• _REQUIRED ACTION_
Scan the data, and whenever a line contains "องนอน", copy it.

[Page images and extracted text]
■ ■ ■ ■

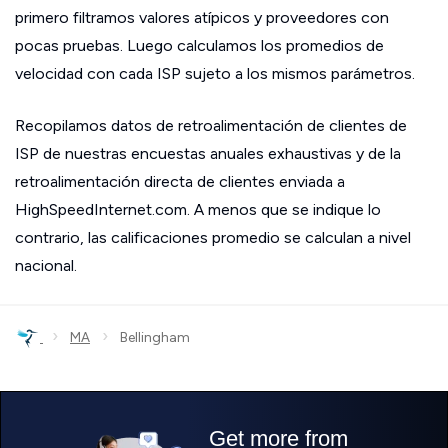
primero filtramos valores atípicos y proveedores con
pocas pruebas. Luego calculamos los promedios de
velocidad con cada ISP sujeto a los mismos parámetros.
Recopilamos datos de retroalimentación de clientes de
ISP de nuestras encuestas anuales exhaustivas y de la
retroalimentación directa de clientes enviada a
HighSpeedInternet.com. A menos que se indique lo
contrario, las calificaciones promedio se calculan a nivel
nacional.
›
›
MA
Bellingham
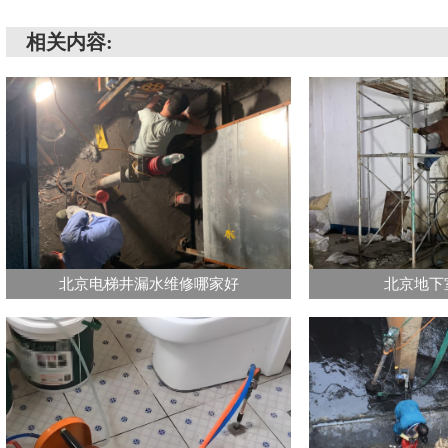
相关内容:
北京电梯井漏水维修哪家好
北京地下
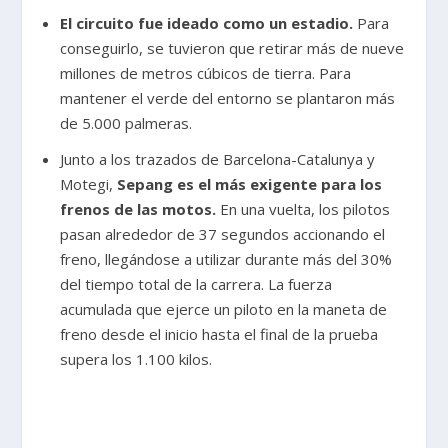
El circuito fue ideado como un estadio.
Para
conseguirlo, se tuvieron que retirar más de nueve
millones de metros cúbicos de tierra. Para
mantener el verde del entorno se plantaron más
de 5.000 palmeras.
Junto a los trazados de Barcelona-Catalunya y
Motegi,
Sepang es el más exigente para los
frenos de las motos.
En una vuelta, los pilotos
pasan alrededor de 37 segundos accionando el
freno, llegándose a utilizar durante más del 30%
del tiempo total de la carrera. La fuerza
acumulada que ejerce un piloto en la maneta de
freno desde el inicio hasta el final de la prueba
supera los 1.100 kilos.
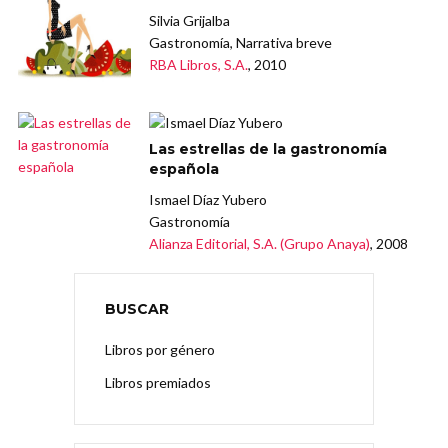
Silvia Grijalba
Gastronomía, Narrativa breve
RBA Libros, S.A.
, 2010
Las estrellas de la gastronomía
española
Ismael Díaz Yubero
Gastronomía
Alianza Editorial, S.A. (Grupo Anaya)
, 2008
BUSCAR
Libros por género
Libros premiados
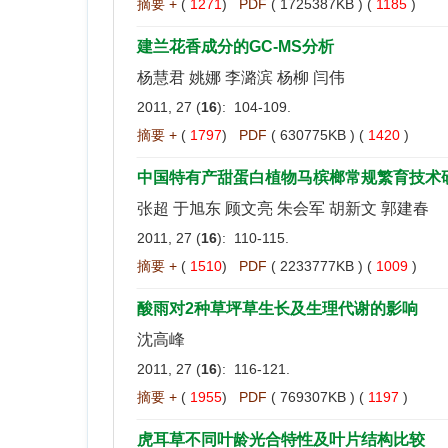
摘要 +
(
1271
)
PDF
( 1725387KB ) (
1185
)
建兰花香成分的GC-MS分析
杨慧君 姚娜 李潞滨 杨柳 闫伟
2011, 27 (
16
): 104-109.
摘要 +
(
1797
)
PDF
( 630775KB ) (
1420
)
中国特有产甜蛋白植物马槟榔常规繁育技术
张超 于旭东 顾文亮 朱会军 胡新文 郭建春
2011, 27 (
16
): 110-115.
摘要 +
(
1510
)
PDF
( 2233777KB ) (
1009
)
酸雨对2种草坪草生长及生理代谢的影响
沈高峰
2011, 27 (
16
): 116-121.
摘要 +
(
1955
)
PDF
( 769307KB ) (
1197
)
虎耳草不同叶龄光合特性及叶片结构比较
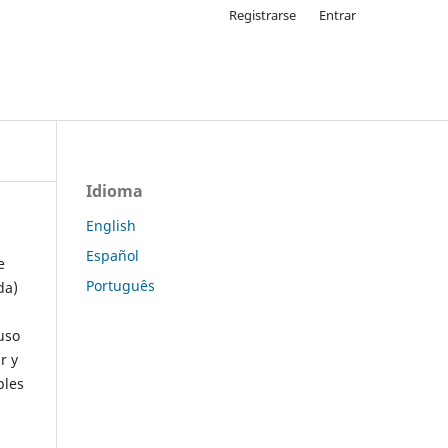
Registrarse
Entrar
Idioma
English
Español
e
Português
da)
uso
r y
ples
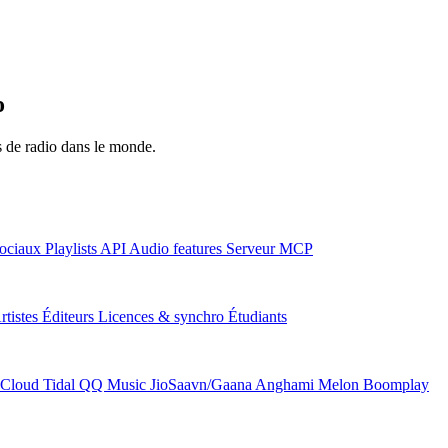
o
ns de radio dans le monde.
ociaux
Playlists
API
Audio features
Serveur MCP
rtistes
Éditeurs
Licences & synchro
Étudiants
Cloud
Tidal
QQ Music
JioSaavn/Gaana
Anghami
Melon
Boomplay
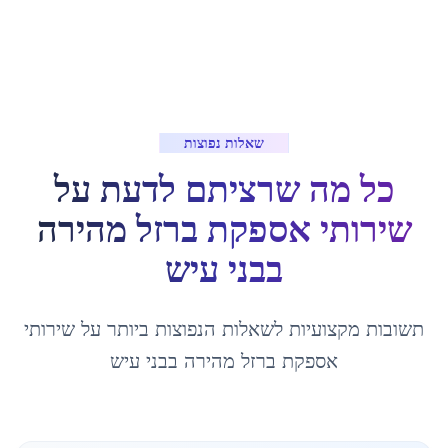
שאלות נפוצות
כל מה שרציתם לדעת על
שירותי אספקת ברזל מהירה
ב
בני עיש
תשובות מקצועיות לשאלות הנפוצות ביותר על
שירותי
אספקת ברזל מהירה
ב
בני עיש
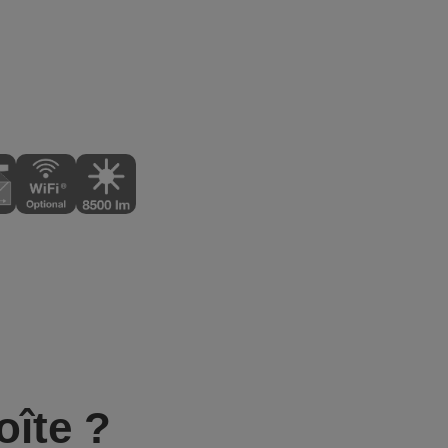
oîte ?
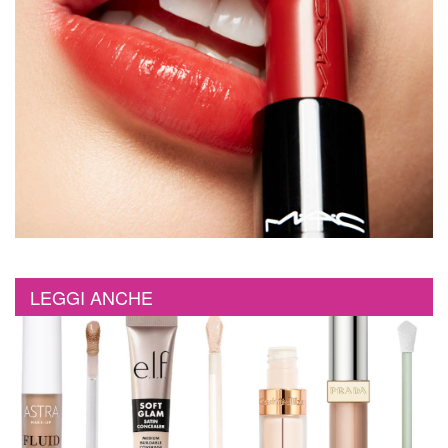
LEGGI ANCHE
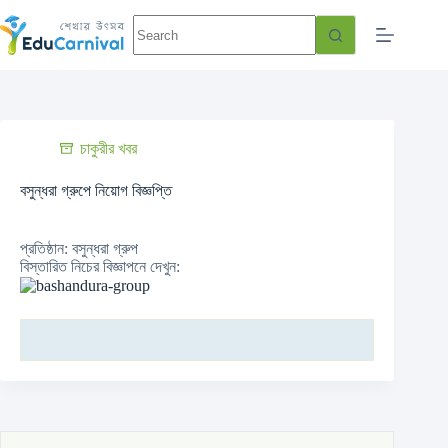
চাকুরীর খবর
বসুন্ধরা গ্রুপে নিয়োগ বিজ্ঞপ্তি
প্রতিষ্ঠান: বসুন্ধরা গ্রুপ
বিস্তারিত নিচের বিজ্ঞাপনে দেখুন:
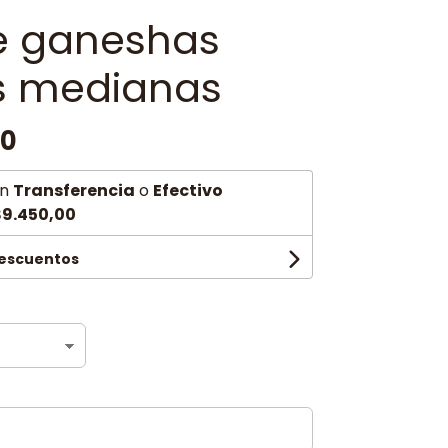
de ganeshas
s medianas
00
n
Transferencia
o
Efectivo
9.450,00
descuentos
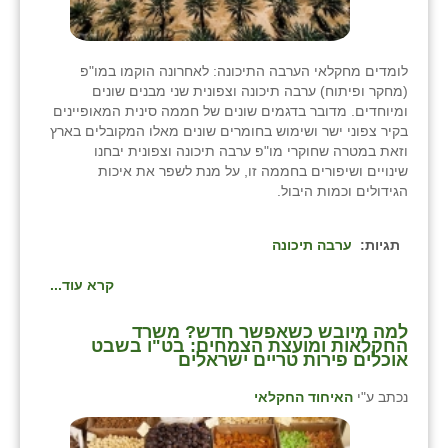
לומדים מחקלאי הערבה התיכונה: לאחרונה הוקמו במו"פ
(מחקר ופיתוח) ערבה תיכונה וצפונית שני מבנים שונים
ומיוחדים. מדובר בדגמים שונים של חממה סינית המאופיינים
בקיר צפוני ישר ושימוש בחומרים שונים מאלו המקובלים בארץ
וזאת במטרה שחוקרי מו"פ ערבה תיכונה וצפונית יבחנו
שינויים ושיפורים בחממה זו, על מנת לשפר את איכות
הגידולים וכמות היבול.
תגיות:
ערבה תיכונה
קרא עוד...
למה מיובש כשאפשר חדש? משרד
החקלאות ומועצת הצמחים: בט"ו בשבט
אוכלים פירות טריים ישראלים
נכתב ע"י
האיחוד החקלאי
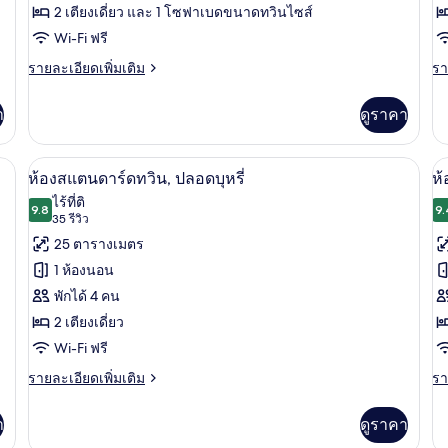
ซู
ซู
(K
2 เตียงเดี่ยว และ 1 โซฟาเบดขนาดทวินไซส์
พี
พี
Wi-Fi ฟรี
เรีย
เร
ราย
รา
รายละเอียดเพิ่มเติม
รา
ละเอียด
ละ
ทวิน,
ทว
เพิ่ม
เพิ
า
ดูราคา
ปลอด
ป
เติม
เต
เกี่ยว
เกี
บุหรี่
บุห
กับ
กับ
ียม, ผ้านวมขนเป็ด, ตู้นิรภัยในห้องพัก
1 ห้องนอน, เครื่องนอนระดับพรีเมียม, ผ้
เปิด
เป
(with
6
ห้อง
ห้
ห้องสแตนดาร์ดทวิน, ปลอดบุหรี่
ห้
ซู
ซู
Sofa
ภาพถ่าย
ภ
ไร้ที่ติ
พี
9.8
พี
9.
9.8 จาก 10
(35
bed)
35 รีวิว
ทั้งหมด
ทั
เรีย
เรี
รีวิว)
25 ตารางเมตร
ทวิ
ทวิ
ของ
ข
น,
น,
1 ห้องนอน
ปลอด
ป
ห้อง
ห้
พักได้ 4 คน
บุหรี่
บุห
สแตนดาร์ด
ส
(with
2 เตียงเดี่ยว
Sofa
ทวิน,
ป
Wi-Fi ฟรี
bed)
ปลอด
บุห
ราย
รา
รายละเอียดเพิ่มเติม
รา
ละเอียด
ละ
(
บุหรี่
เพิ่ม
เพิ
า
ดูราคา
เติม
เต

■ ■ ■ ■

• _OUTPUT OF THE TASK_
1 ห้องนอน, เครื่องนอนระดับพรีเมียม, ผ้
1 ห้องนอน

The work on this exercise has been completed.